Mainstream media outlets finally took notice when Wikipedia, Reddit, and other popular domains blocked access to their content for up to 24 hours in protest of the restrictive new measures currently under consideration. SOPA, or the Stop Online Piracy Act, in its current form, would force IPs to block access to any website accused of illegally hosting or linking to copyright content. This includes content posted by users and would be especially detrimental to social networking sites like Facebook, Twitter, and YouTube. Essentially, the bill would cede control of Internet censorship in the United States over to corporations.
It makes the scope of China’s restrictive Internet policies look quaint by comparison.
Lest we Canadians think such a bill would leave us unaffected, we should keep in mind that Internet regulation is not bound by national borders. Under current legislation, Richard O’Dwyer, British webmaster of the TheTVShack, a website that did not host, but merely linked to external content, faces extradition to the U.S., where he will face up to five years in federal prison. SOPA and PIPA would only open the possibility of such cross-border indictments further.
And there are rumblings that the Conservatives are prepared to introduce new anti-piracy legislation that would not only make it illegal to rip your own DVDs, but provide police live access to anyone’s Internet activity without requiring a warrant.
It’s like SOPA and the Patriot Act all wrapped into one freedom-killing measure.

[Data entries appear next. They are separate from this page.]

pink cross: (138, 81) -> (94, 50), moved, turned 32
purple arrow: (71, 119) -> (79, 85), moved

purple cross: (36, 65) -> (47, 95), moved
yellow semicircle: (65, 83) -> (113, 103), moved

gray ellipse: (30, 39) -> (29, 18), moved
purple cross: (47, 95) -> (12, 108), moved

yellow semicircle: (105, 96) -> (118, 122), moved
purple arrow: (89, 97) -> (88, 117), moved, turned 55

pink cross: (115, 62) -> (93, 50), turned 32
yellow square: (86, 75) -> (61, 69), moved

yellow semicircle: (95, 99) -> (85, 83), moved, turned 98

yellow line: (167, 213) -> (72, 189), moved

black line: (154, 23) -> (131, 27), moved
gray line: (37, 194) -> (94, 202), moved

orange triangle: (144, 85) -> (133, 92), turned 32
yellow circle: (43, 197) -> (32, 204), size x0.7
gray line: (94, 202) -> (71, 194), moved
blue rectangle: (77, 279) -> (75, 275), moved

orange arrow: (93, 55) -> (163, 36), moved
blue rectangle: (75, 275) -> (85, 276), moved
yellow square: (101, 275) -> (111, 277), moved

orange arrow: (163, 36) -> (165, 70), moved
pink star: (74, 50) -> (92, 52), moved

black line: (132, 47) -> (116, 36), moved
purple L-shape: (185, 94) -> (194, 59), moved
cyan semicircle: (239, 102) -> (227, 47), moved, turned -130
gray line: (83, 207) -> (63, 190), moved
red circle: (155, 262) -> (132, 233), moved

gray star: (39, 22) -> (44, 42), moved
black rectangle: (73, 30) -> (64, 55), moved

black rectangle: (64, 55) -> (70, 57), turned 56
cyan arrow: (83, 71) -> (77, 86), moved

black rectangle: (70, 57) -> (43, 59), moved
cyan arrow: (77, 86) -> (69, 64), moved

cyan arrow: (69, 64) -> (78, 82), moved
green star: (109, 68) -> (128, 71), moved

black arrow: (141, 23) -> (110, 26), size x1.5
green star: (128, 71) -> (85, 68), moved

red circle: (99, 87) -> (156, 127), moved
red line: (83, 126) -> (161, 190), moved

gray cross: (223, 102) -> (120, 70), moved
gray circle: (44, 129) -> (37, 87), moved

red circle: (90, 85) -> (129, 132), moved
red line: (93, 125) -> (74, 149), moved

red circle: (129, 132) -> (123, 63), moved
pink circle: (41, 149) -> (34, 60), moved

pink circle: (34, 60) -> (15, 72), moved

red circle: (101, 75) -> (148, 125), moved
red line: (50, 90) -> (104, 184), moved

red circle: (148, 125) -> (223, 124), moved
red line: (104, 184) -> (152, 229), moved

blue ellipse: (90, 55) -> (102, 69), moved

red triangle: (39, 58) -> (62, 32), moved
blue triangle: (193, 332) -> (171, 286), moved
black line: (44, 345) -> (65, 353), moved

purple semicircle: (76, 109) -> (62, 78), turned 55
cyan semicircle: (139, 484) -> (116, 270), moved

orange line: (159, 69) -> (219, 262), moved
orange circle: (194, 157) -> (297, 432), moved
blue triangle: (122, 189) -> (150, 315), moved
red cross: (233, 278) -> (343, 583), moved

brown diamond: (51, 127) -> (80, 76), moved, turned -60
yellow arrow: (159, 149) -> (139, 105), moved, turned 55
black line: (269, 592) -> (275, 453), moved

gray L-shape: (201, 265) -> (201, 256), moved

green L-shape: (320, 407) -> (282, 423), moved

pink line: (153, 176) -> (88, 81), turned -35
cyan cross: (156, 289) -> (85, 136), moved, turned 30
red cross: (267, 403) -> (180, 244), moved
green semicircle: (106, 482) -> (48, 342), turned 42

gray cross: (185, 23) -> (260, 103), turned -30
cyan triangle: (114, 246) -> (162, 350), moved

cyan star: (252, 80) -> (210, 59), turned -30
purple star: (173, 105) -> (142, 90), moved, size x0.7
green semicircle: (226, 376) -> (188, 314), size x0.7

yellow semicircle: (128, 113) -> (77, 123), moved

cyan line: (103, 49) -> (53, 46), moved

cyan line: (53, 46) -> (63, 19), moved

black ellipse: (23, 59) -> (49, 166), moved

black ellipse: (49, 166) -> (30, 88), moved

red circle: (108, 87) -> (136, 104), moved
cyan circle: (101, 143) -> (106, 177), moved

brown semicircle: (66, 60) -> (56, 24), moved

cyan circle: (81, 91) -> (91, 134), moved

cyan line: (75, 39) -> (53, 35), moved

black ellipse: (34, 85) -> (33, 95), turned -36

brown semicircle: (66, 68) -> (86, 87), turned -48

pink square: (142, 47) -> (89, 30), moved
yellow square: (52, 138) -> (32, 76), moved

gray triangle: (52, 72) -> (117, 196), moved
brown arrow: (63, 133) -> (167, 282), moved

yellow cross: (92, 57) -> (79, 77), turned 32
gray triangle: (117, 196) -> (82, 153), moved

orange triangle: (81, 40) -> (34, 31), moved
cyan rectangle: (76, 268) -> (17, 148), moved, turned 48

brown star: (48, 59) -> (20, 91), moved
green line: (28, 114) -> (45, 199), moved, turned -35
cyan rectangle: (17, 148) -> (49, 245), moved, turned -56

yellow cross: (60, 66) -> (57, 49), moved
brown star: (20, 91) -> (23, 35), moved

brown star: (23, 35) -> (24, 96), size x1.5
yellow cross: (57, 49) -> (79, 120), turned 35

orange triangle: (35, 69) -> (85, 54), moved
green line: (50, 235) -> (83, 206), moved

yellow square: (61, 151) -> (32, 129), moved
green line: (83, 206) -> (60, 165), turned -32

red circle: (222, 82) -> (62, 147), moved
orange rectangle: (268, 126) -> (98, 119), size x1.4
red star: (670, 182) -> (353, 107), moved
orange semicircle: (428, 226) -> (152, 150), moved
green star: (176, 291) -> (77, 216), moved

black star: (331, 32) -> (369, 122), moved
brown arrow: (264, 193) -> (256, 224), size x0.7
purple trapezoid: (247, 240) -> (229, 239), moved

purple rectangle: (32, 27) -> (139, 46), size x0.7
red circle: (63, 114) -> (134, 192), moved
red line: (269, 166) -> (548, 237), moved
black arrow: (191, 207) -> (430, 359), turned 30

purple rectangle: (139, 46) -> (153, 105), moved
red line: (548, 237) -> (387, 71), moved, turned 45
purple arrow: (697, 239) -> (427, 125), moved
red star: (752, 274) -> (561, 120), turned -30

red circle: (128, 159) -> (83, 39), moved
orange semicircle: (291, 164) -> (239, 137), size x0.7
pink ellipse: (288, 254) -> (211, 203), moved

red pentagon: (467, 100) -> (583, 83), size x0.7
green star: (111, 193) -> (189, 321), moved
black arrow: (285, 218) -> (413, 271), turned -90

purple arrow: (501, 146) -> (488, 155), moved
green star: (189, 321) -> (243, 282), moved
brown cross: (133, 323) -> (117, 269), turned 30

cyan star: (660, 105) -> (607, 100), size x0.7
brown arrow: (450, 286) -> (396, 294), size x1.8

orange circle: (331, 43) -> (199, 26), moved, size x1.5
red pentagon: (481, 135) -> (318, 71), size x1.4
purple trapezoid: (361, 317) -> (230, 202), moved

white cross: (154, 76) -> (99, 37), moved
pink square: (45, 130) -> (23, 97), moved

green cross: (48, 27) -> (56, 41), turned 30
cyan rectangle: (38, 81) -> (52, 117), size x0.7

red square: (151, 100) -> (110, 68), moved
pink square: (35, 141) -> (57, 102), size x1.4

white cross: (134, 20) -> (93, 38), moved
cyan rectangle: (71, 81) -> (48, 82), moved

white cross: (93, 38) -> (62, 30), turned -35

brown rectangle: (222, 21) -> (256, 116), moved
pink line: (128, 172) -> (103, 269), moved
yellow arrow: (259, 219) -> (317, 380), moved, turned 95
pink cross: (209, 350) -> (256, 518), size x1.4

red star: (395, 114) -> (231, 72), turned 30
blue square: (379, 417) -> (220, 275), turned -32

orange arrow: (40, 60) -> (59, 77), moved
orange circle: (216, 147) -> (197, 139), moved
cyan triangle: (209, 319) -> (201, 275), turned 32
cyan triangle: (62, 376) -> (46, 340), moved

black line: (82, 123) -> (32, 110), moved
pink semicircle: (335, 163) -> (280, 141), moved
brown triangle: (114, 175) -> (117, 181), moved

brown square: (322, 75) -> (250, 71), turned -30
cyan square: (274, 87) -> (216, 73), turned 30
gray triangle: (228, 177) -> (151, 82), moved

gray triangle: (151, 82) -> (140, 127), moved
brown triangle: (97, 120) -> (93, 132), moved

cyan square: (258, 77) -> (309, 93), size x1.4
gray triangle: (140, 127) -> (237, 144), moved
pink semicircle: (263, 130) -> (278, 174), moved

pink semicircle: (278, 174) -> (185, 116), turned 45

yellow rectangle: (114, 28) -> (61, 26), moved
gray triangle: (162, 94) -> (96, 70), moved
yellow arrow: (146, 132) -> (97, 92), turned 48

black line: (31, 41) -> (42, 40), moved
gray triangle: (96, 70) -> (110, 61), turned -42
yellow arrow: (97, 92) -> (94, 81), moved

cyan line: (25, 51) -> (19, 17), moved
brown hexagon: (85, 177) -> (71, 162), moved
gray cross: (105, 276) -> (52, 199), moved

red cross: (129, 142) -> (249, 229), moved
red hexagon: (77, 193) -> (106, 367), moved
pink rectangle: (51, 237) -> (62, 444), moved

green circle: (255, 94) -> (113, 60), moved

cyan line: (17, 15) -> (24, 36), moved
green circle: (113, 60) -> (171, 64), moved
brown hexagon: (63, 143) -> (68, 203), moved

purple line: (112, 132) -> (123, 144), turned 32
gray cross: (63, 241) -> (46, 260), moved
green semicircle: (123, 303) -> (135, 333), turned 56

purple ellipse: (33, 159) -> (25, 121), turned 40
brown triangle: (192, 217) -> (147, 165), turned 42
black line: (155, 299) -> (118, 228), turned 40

The passage of SOPA and/or PIPA would only embolden Harper to give in to increasing pressure from U.S. media conglomerates to crack down on copyright infringers.
This is not to say that online piracy isn’t an issue worth considering, but such desperate, sweeping measures threaten to severely restrict the freedom of expression afforded by the Internet and unravel the foundation of our fastest growing economic sector.
The crux of the problem is an entertainment industry that took far too long to adapt to changes in technology. The bill has strong support from the RIAA, the film industry and half of the gaming industry. But it’s not the content creators and artists who support SOPA/PIPA: it’s the companies that profit from them who are upset that they can no longer pay artists such small kickbacks from sales.
It is true that artists working outside the system may be unlikely find the lucrative careers enjoyed by the upper echelon in years past, but many more are finding moderate success with sustainable, independent distribution models. Comedian Louis C.K.’s recent independent, digital release of his special, Live at the Beacon Theater brought in over $1 million in just 12 days. While not every artist can expect such astounding success trying to make it on his or her own, it proves a simple fact that is not sitting well with the old guard of the entertainment industry: they are no longer needed.
Record labels, movie studios and their ilk, for the most part, have not adapted to the Internet’s new model of commerce and are using the last vestiges of their dying capital to force this Luddite, anti-innovation, anti-Internet, freedom-stifling bill together so that things can go back to the way they were. But things can’t go back to the way they were. These companies have made themselves irrelevant by refusing to adapt.
The big question is whether U.S. lawmakers will give in to the tremendous pressure from corporate lobbyists, or listen to what the people and creators would like to see – it is, after all, their work that’s being “pirated.”